If calling FactoryGirl.create(:user) multiple times causes ActiveRecord::RecordInvalid: Validation failed: Name 'John' is taken. Please use sequence for the name field or use faker, so every record will have a unique name.

# Good because 2.times { FactoryGirl.create(:user) } doesn't raise an exception
FactoryGirl.define do
  factory :user do
    sequence(:name) { "John the #{n}" }
  end
end

You can use faker to achieve the same effect.

# Good because 2.times { FactoryGirl.create(:user) } doesn't raise an exception
FactoryGirl.define do
  factory :user do
    name { Faker::Name.name }
  end
end

Return a record in isolation to other records.

Example

# Bad because relying on database to have a specific record.
FactoryGirl.define do
  factory :user do
    company  { Company.find_by_name('Apple') }
  end
end

Never rely on the database being in a specific state.
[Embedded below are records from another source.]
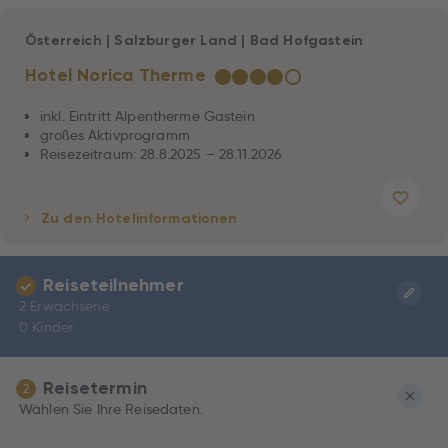
Österreich
|
Salzburger Land
|
Bad Hofgastein
Hotel Norica Therme
★
★
★
★
☆
inkl. Eintritt Alpentherme Gastein
großes Aktivprogramm
Reisezeitraum: 28.8.2025 – 28.11.2026
Zu den Hotelinformationen
Reiseteilnehmer
2 Erwachsene
0 Kinder
Reisetermin
2
Wählen Sie Ihre Reisedaten.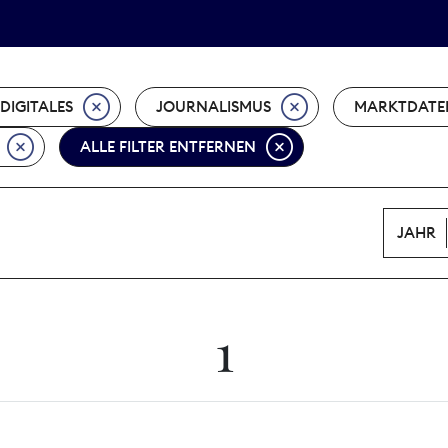
Tarifpolitik
Wächterpreis
DIGITALES
JOURNALISMUS
MARKTDATE
ALLE FILTER ENTFERNEN
JAHR
1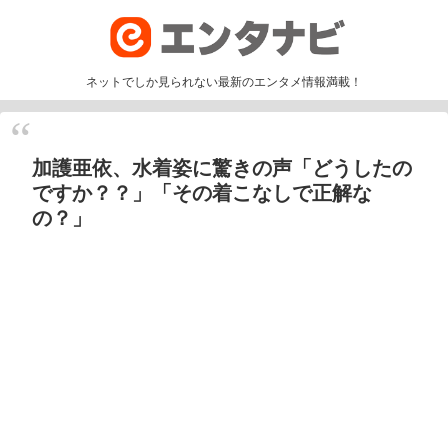
ネットでしか見られない最新のエンタメ情報満載！
加護亜依、水着姿に驚きの声「どうしたの
ですか？？」「その着こなしで正解な
の？」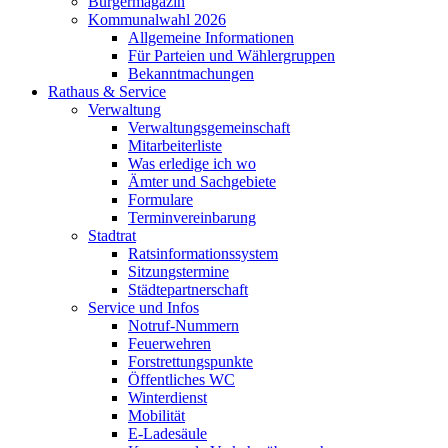
Bürgermagazin
Kommunalwahl 2026
Allgemeine Informationen
Für Parteien und Wählergruppen
Bekanntmachungen
Rathaus & Service
Verwaltung
Verwaltungsgemeinschaft
Mitarbeiterliste
Was erledige ich wo
Ämter und Sachgebiete
Formulare
Terminvereinbarung
Stadtrat
Ratsinformationssystem
Sitzungstermine
Städtepartnerschaft
Service und Infos
Notruf-Nummern
Feuerwehren
Forstrettungspunkte
Öffentliches WC
Winterdienst
Mobilität
E-Ladesäule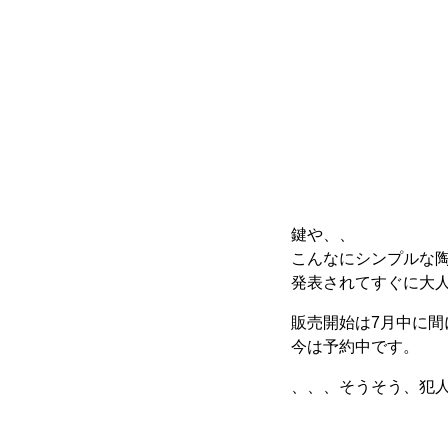
鍵や、、
こんなにシンプルな
発表されてすぐに大
販売開始は7月中に間
今は予約中です。
、、、そうそう、犯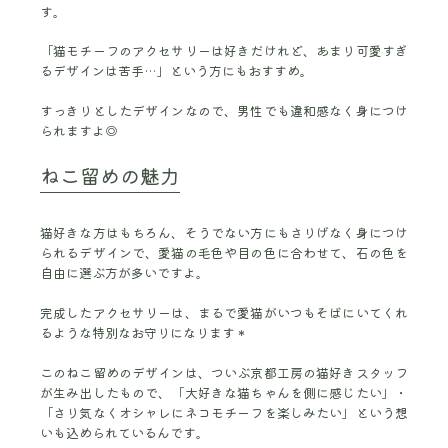
す。
「猫モチーフのアクセサリーは好きだけれど、あまり可愛すぎ
るデザインは苦手…」という方にもおすすめ。
すっきりとしたデザインなので、男性でも違和感なく身につけ
られますよ◎
ねこ留めの魅力
猫好きな方はもちろん、そうでない方にもさりげなく身につけ
られるデザインで、愛猫の毛色や目の色に合わせて、石の色を
自由に選ぶ方が多いですよ。
完成したアクセサリーは、まるで愛猫がいつもそばにいてくれ
るような特別なお守りになります＊
このねこ留めのデザインは、ついぶ京都工房の猫好きスタッフ
が生み出したもので、「大好きな猫ちゃんを側に感じたい」・
「さり気なくオシャレにネコモチーフを楽しみたい」という想
いも込められているんです。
In the example above, we are relying on the fact that a Company record with the name “Apple” must be created for us to use this factory.

Why not this?

# Good
FactoryGirl.define do
  factory :user do
    association :company
  end
end

FactoryGirl.define do
  factory :company do
    name "Apple"
  end
end

So FactoryGirl.create(:user) wouldn’t rely on the existing data but instead will create a company record - using company factory- if necessary.

Return unique records.

Make sure that calling FactoryGirl.create multiple times will return unique records.

Example

# Bad - every created user will have the same id, email address etc.
FactoryGirl.define do
  factory :user do
    initialize_with { User.find_by_email("bob@example.com") }
  end
end

Not only we are relying on the fact that our user factory needs another user to be created before but also everytime we call FactoryGirl.create(:user) we will get the same user which is not the expected behaviour for a Factory.

Please make sure calling the create on the factory always returns unique records.

# Good
FactoryGirl.define do
  factory :user do
    sequence(:email) { |n| "bob@example_{n}.com") }
  end
end

You can also generate unique column values using faker

# Good
FactoryGirl.define do
  factory :user do
    email { Faker::Internet.email }
  end
end

So we will have a unique record each time we called :create.